The strategic threat posed by ISIS to the United States is fairly limited and mostly indirect, coming mostly from secondary or long term effects that are adverse to longstanding American interests:
a) Ideological – Every ISIS success helps inspire a hyper-radicalization of young, angry, Sunni Arab males into a generation of crypto-mahdist revolutionaries akin to the radical wave of terrorism and revolt inspired by the Bolshevik Revolution in 1917 (ex. Bela Kuhn, Mao, Ho, the Bavarian Soviet, Comintern etc.). This potential fallout is the most serious threat to regional stability in the Mideast and is already happening.
b) Destabilization – The fragile and authoritarian Gulf monarchies and Saudi Arabia with a large generation of idle, well-off, underemployed youth are acutely vulnerable to subversion byISIS (which they ironically helped fund). Any serious effort by ISIS to militarily challenge these states is likely to be accompanied by vicious anti-Shia pogroms and atrocities, possibly provoking Iran to intervene. This risks whipping up a “Muslim Thirty Year’s War” from Pakistan to the Mahgreb. While this likelihood is modest and its effects on US interests secondary, were Pakistani nukes to get loose or an Iranian-Saudi war to be triggered, it would become an urgent threat of the first order.
c) Terrorism -, Terrorism against regional American/western targets by ISIS s a certain eventuality, it has not happened yet because doing so is not a priority. ISIS leaders have demonstrated a remarkable strategic focus and discipline (more than we do, to be blunt) and have bigger fish to fry fighting local rivals right now. Terrorism against the continental United States by ISIS is not very probable (except by internet self-radicalized amateurs) and if it happened, while awful for the victims, most likely far less significant than 9/11 or the Oklahoma City bombing. I wouldn’t stay awake at night worrying about foreign ISIS fighters nuking Manhattan. […]
Read the rest here.
November 29th, 2014 at 7:03 pm
“ISIS is predominantly a regionally based mass-movement insurgency rooted radicalized Sunni Arab theology and anti-Shia grievances.” Wow that is saying a lot, but good decision. As you must know, it still doesn’t address the Progressive issue that the 80,000 troops that Rand wants to use brings with it.
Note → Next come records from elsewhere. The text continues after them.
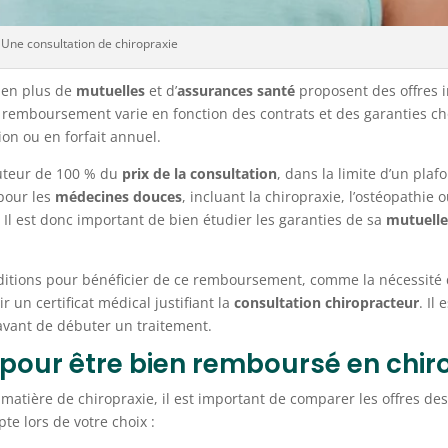
Une consultation de chiropraxie
 en plus de
mutuelles
et d’
assurances santé
proposent des offres i
remboursement varie en fonction des contrats et des garanties choi
ion ou en forfait annuel.
uteur de 100 % du
prix de la consultation
, dans la limite d’un pla
 pour les
médecines douces
, incluant la chiropraxie, l’ostéopathie 
Il est donc important de bien étudier les garanties de sa
mutuelle
itions pour bénéficier de ce remboursement, comme la nécessité 
un certificat médical justifiant la
consultation chiropracteur
. Il
avant de débuter un traitement.
our être bien remboursé en chiro
matière de chiropraxie, il est important de comparer les offres des
te lors de votre choix :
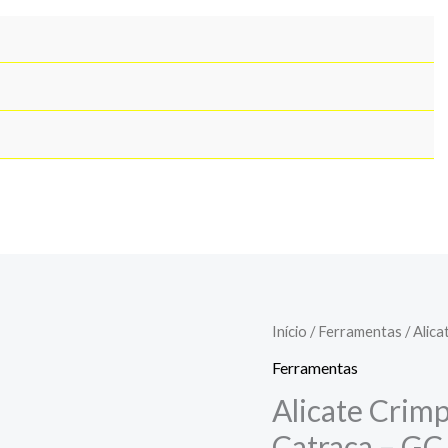
Início
/
Ferramentas
/ Alic
Ferramentas
Alicate Crimp
Catraca – GC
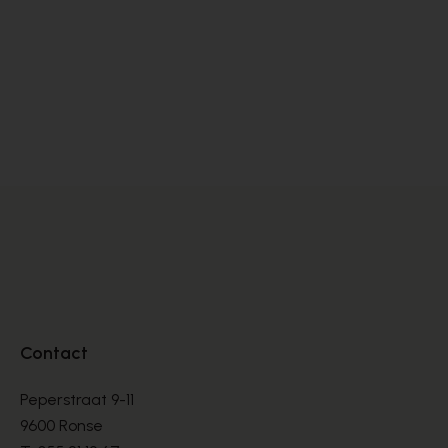
Zinda
Ro
PUMPS
PU
€ 105,00
€ 
€ 175,00
Contact
Peperstraat 9-11
9600 Ronse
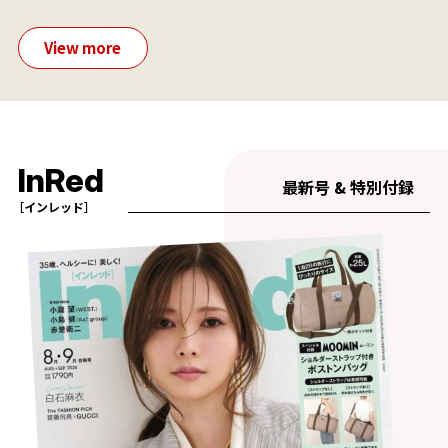
View more
InRed
最新号 & 特別付録
［インレッド］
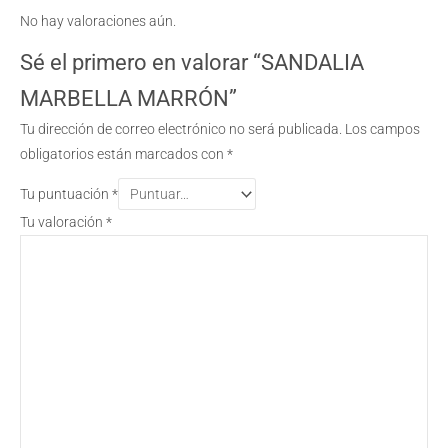
No hay valoraciones aún.
Sé el primero en valorar “SANDALIA
MARBELLA MARRÓN”
Tu dirección de correo electrónico no será publicada.
Los campos
obligatorios están marcados con
*
Tu puntuación
*
Tu valoración
*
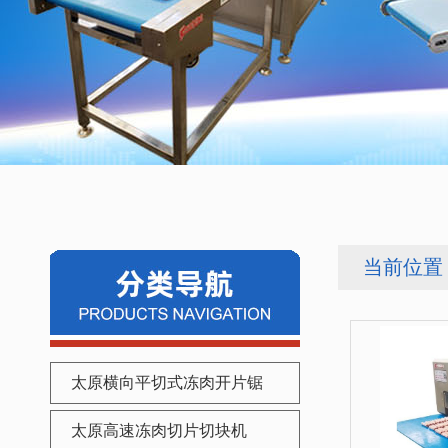
当前位置 
太原横向平切式冻肉开片锯
太原高速冻肉切片切块机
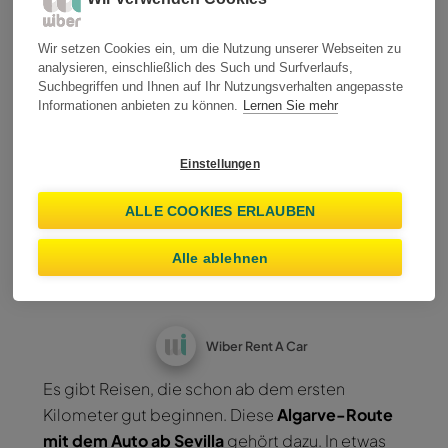
dem Mietwagen ab
Wir setzen Cookies ein, um die Nutzung unserer Webseiten zu
analysieren, einschließlich des Such und Surfverlaufs,
Sevilla: was du tun
Suchbegriffen und Ihnen auf Ihr Nutzungsverhalten angepasste
Informationen anbieten zu können.
Lernen Sie mehr
kannst, was du sehen
Einstellungen
solltest, wo du
ALLE COOKIES ERLAUBEN
anhalten und
Alle ablehnen
übernachten kannst
Wiber Rent A Car
Es gibt Reisen, die schon ab dem ersten
Kilometer gut beginnen. Diese
Algarve-Route
mit dem Auto ab Sevilla
gehört dazu. In etwas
That issue can perhaps best be Observed in your answer to: what about a System Administrative force and other COIN issues?
November 30th, 2014 at 5:15 am
What to do about ISIS is impacted by the prior decade of bumbling in Iraq. There won’t be 80,000 US troops in Iraq unless $ is found to pay for it. Now if ISIS invades KSA, the Congress might suddenly find money and set aside sequestration but otherwise we will have to enlist clients or engage in make-believe policy
November 30th, 2014 at 9:03 pm
“There won’t be 80,000 US troops in Iraq unless $ is found to pay for it.” I am not sure money has much to do with it. ISIS is already running on “borrowed” money.
In other words, the money is there. I think, although your decision to let a Caliphate form may be the correct one (as if we got a choice), at this stage of the game, you are basically wrong. It really comes down to whose army.